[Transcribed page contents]
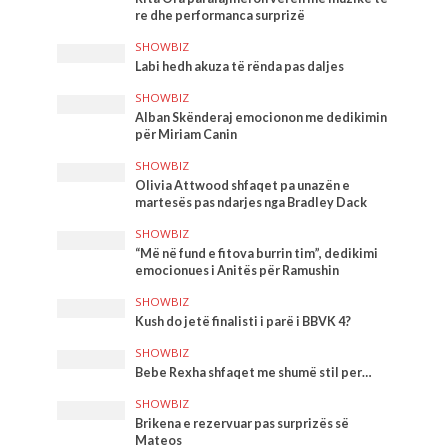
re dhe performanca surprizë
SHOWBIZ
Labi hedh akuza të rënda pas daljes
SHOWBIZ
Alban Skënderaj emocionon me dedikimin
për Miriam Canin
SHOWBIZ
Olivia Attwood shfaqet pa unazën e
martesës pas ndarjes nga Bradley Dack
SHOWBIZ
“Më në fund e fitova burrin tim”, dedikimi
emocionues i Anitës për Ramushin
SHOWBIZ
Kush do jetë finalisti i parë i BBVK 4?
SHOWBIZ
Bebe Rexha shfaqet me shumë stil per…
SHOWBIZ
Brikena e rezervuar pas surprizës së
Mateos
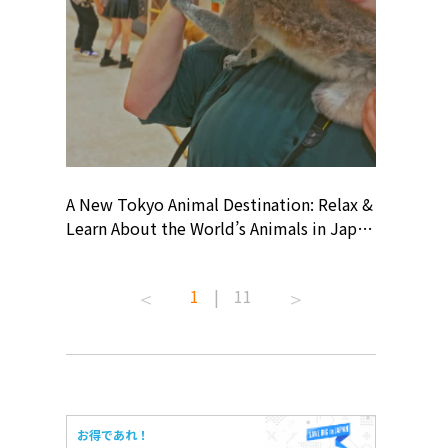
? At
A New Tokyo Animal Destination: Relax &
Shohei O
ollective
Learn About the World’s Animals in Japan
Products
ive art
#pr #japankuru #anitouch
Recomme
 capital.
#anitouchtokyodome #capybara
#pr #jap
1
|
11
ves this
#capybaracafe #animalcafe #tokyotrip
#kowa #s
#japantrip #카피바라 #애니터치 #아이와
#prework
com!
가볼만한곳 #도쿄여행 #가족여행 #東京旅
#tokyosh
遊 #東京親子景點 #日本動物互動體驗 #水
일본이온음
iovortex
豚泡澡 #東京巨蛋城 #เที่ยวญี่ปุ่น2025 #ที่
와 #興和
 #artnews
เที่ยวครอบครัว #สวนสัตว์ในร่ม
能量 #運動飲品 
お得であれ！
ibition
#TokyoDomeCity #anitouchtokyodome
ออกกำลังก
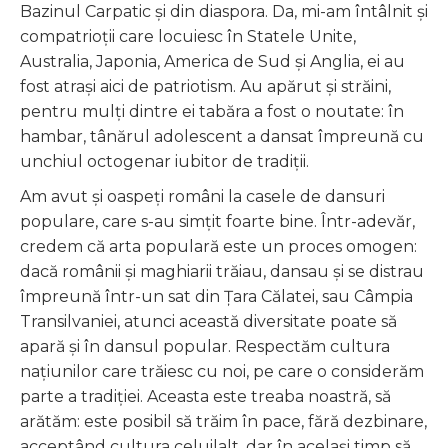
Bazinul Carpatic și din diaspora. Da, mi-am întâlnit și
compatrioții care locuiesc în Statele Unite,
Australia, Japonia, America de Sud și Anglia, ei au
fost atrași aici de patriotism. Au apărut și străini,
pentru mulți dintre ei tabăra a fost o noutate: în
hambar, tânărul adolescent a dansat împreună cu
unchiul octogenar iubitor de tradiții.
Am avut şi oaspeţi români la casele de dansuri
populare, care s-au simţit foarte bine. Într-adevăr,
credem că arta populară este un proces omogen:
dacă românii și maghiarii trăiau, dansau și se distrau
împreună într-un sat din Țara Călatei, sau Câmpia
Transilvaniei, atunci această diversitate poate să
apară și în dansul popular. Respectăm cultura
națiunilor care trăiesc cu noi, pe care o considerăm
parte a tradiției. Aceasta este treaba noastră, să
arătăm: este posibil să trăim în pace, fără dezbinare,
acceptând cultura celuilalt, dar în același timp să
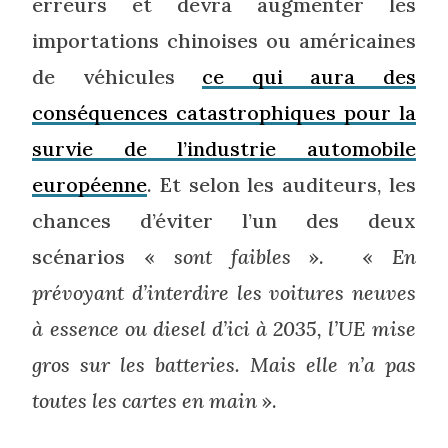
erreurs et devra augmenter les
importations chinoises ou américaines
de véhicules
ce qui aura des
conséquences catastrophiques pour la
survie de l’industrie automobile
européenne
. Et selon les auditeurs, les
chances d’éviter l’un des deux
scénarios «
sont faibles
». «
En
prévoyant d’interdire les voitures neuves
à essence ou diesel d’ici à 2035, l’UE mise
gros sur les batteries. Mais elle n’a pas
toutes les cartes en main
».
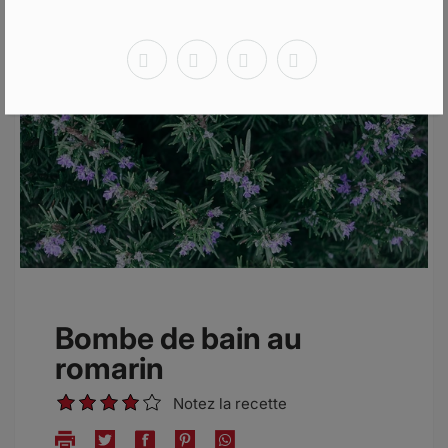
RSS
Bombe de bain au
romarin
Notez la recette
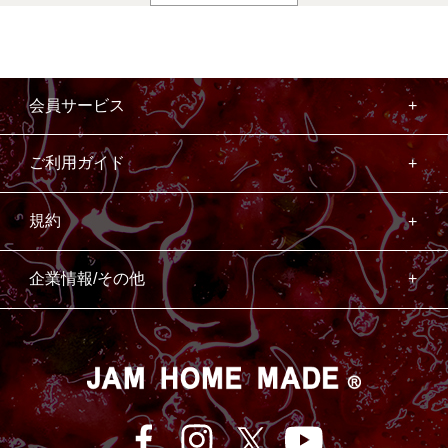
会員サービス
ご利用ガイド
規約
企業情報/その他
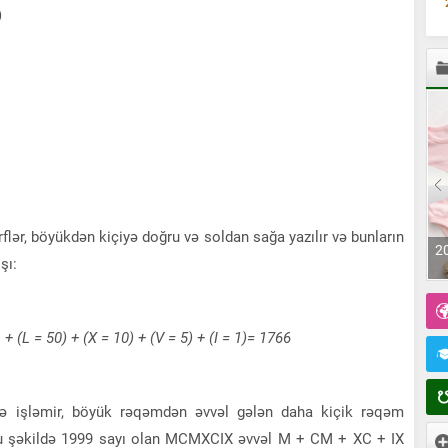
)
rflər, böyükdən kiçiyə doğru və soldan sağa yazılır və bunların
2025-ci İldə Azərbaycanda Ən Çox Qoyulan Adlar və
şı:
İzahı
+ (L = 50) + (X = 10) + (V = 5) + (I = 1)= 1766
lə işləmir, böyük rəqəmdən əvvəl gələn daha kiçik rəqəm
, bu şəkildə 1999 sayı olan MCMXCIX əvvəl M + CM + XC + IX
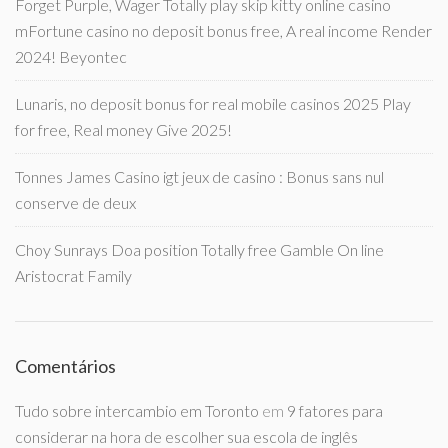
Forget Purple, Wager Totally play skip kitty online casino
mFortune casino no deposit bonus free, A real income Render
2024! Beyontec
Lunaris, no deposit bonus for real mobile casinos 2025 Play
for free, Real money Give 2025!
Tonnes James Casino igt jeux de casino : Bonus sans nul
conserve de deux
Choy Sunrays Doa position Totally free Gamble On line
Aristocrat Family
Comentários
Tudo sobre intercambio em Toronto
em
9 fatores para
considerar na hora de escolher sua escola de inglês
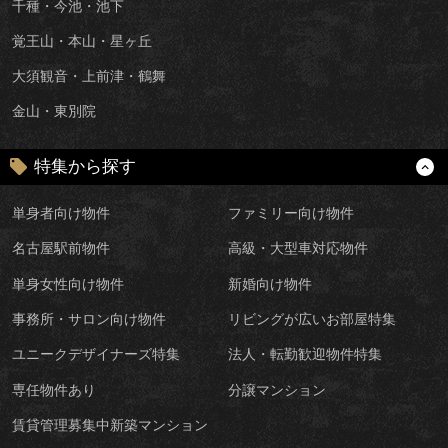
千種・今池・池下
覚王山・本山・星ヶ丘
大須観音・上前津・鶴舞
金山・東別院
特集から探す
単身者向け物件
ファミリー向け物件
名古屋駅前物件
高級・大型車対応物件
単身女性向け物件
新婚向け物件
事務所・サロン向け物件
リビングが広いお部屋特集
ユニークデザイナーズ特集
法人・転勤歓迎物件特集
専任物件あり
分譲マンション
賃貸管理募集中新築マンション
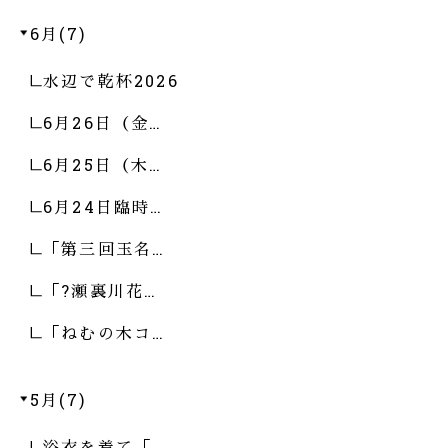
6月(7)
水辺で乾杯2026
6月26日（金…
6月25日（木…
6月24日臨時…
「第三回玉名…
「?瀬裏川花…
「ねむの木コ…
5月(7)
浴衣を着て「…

* * *

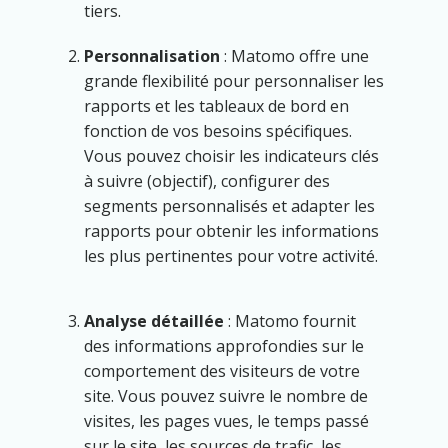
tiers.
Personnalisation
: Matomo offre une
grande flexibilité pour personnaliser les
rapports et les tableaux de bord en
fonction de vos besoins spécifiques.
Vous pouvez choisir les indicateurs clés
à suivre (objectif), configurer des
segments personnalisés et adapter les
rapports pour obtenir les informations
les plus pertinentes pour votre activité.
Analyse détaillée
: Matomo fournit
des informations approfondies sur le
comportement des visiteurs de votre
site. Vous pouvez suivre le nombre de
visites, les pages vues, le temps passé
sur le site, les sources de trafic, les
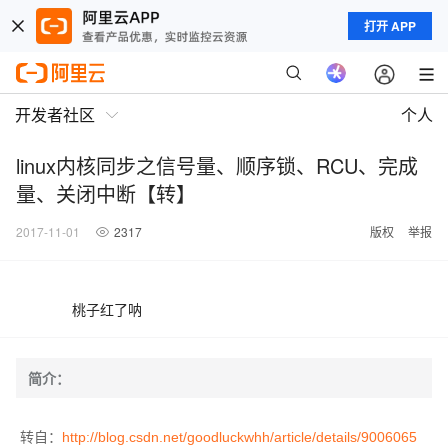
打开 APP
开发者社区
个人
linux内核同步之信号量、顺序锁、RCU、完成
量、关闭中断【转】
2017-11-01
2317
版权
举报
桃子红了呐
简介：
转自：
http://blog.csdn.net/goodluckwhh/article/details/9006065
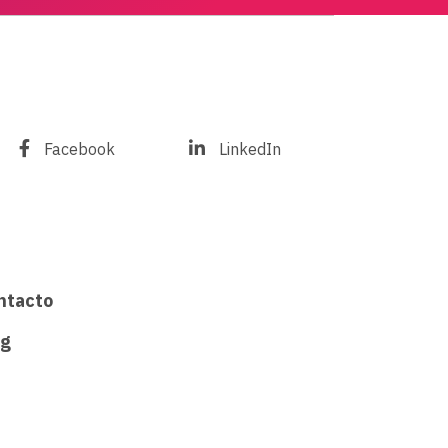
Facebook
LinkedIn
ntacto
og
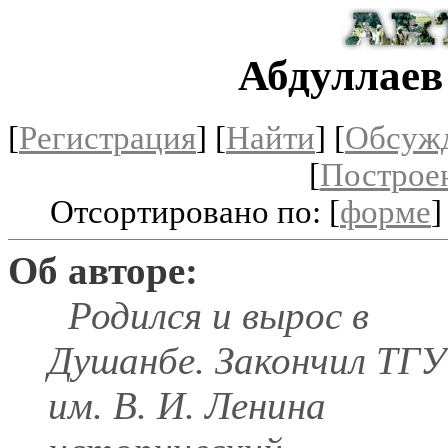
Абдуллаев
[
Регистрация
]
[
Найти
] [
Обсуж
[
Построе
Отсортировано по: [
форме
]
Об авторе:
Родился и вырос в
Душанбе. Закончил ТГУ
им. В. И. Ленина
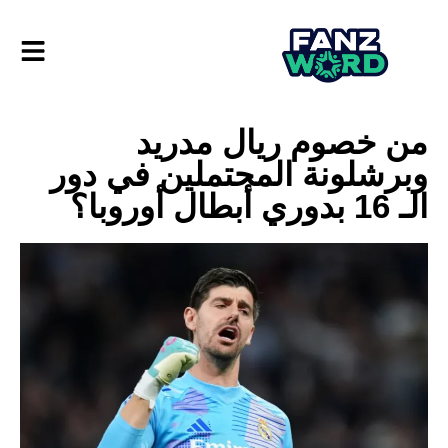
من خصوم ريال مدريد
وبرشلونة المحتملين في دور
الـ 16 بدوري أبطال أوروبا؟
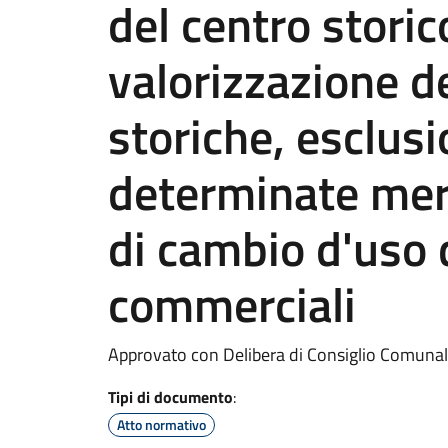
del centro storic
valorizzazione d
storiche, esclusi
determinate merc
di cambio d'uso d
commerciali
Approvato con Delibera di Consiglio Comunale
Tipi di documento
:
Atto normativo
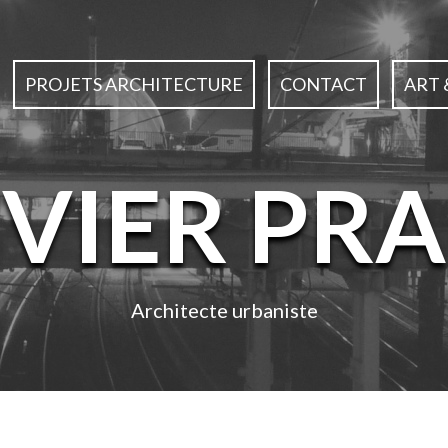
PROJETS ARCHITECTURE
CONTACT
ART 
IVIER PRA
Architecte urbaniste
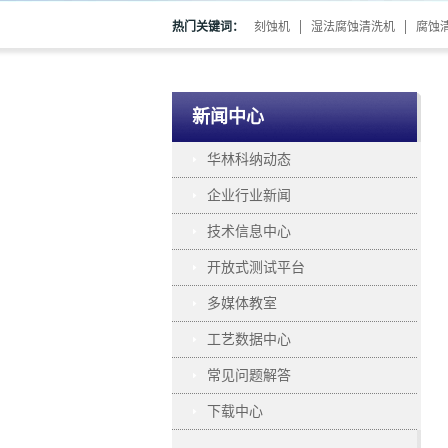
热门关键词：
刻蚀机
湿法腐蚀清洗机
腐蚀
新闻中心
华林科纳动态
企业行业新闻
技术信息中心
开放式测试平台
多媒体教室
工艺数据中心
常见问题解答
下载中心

---

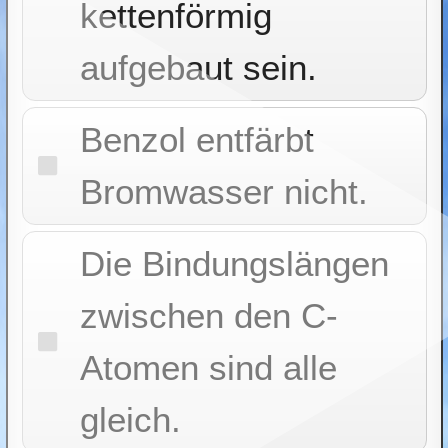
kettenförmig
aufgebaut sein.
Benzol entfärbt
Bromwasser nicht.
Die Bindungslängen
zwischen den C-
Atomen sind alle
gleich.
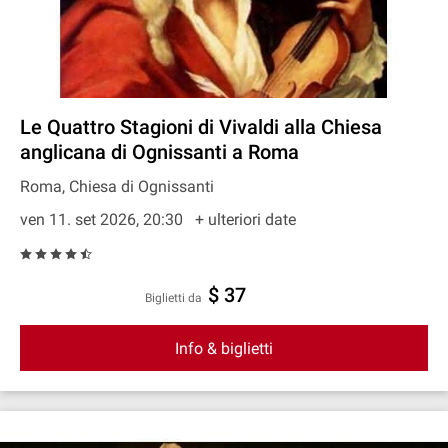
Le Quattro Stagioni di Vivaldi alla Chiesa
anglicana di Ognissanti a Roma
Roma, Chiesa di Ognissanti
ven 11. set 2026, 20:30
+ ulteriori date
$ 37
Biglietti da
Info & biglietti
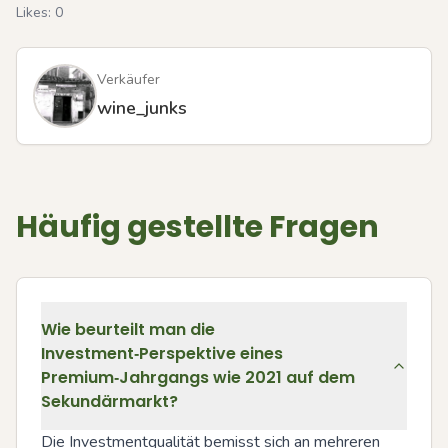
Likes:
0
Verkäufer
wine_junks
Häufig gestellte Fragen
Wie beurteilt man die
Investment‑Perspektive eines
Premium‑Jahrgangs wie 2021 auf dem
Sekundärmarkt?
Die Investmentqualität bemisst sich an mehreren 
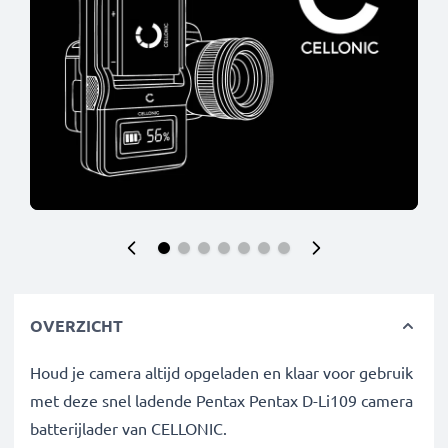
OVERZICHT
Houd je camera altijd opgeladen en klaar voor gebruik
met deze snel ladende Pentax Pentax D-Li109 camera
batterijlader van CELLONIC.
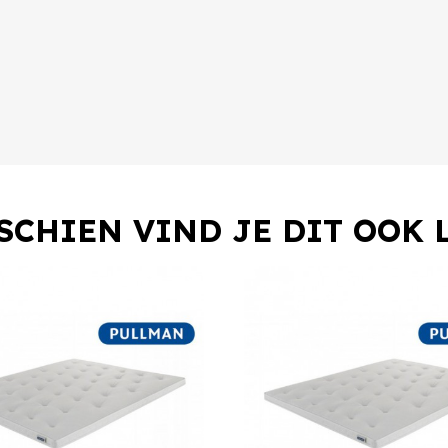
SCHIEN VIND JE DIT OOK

◆ **EXERCISE DETAILS**:
The lines above from the line with "re dhe performanca surprizë" through the line with "dacă românii și" are to be given again word for word, with no pictures among them.

◆ **EXERCISE SOLUTION**:
re dhe performanca surprizë
SHOWBIZ
Labi hedh akuza të rënda pas daljes
SHOWBIZ
Alban Skënderaj emocionon me dedikimin
për Miriam Canin
SHOWBIZ
Olivia Attwood shfaqet pa unazën e
martesës pas ndarjes nga Bradley Dack
SHOWBIZ
“Më në fund e fitova burrin tim”, dedikimi
emocionues i Anitës për Ramushin
SHOWBIZ
Kush do jetë finalisti i parë i BBVK 4?
SHOWBIZ
Bebe Rexha shfaqet me shumë stil per…
SHOWBIZ
Brikena e rezervuar pas surprizës së
Mateos
? At
A New Tokyo Animal Destination: Relax &
Shohei O
ollective
Learn About the World’s Animals in Japan
Products
ive art
#pr #japankuru #anitouch
Recomme
 capital.
#anitouchtokyodome #capybara
#pr #jap
1
|
11
ves this
#capybaracafe #animalcafe #tokyotrip
#kowa #s
#japantrip #카피바라 #애니터치 #아이와
#prework
com!
가볼만한곳 #도쿄여행 #가족여행 #東京旅
#tokyosh
遊 #東京親子景點 #日本動物互動體驗 #水
일본이온음
iovortex
豚泡澡 #東京巨蛋城 #เที่ยวญี่ปุ่น2025 #ที่
와 #興和
 #artnews
เที่ยวครอบครัว #สวนสัตว์ในร่ม
能量 #運動飲品 
お得であれ！
ibition
#TokyoDomeCity #anitouchtokyodome
ออกกำลังก
Bazinul Carpatic și din diaspora. Da, mi-am întâlnit și
compatrioții care locuiesc în Statele Unite,
Australia, Japonia, America de Sud și Anglia, ei au
fost atrași aici de patriotism. Au apărut și străini,
pentru mulți dintre ei tabăra a fost o noutate: în
hambar, tânărul adolescent a dansat împreună cu
unchiul octogenar iubitor de tradiții.
Am avut şi oaspeţi români la casele de dansuri
populare, care s-au simţit foarte bine. Într-adevăr,
credem că arta populară este un proces omogen:
dacă românii și maghiarii trăiau, dansau și se distrau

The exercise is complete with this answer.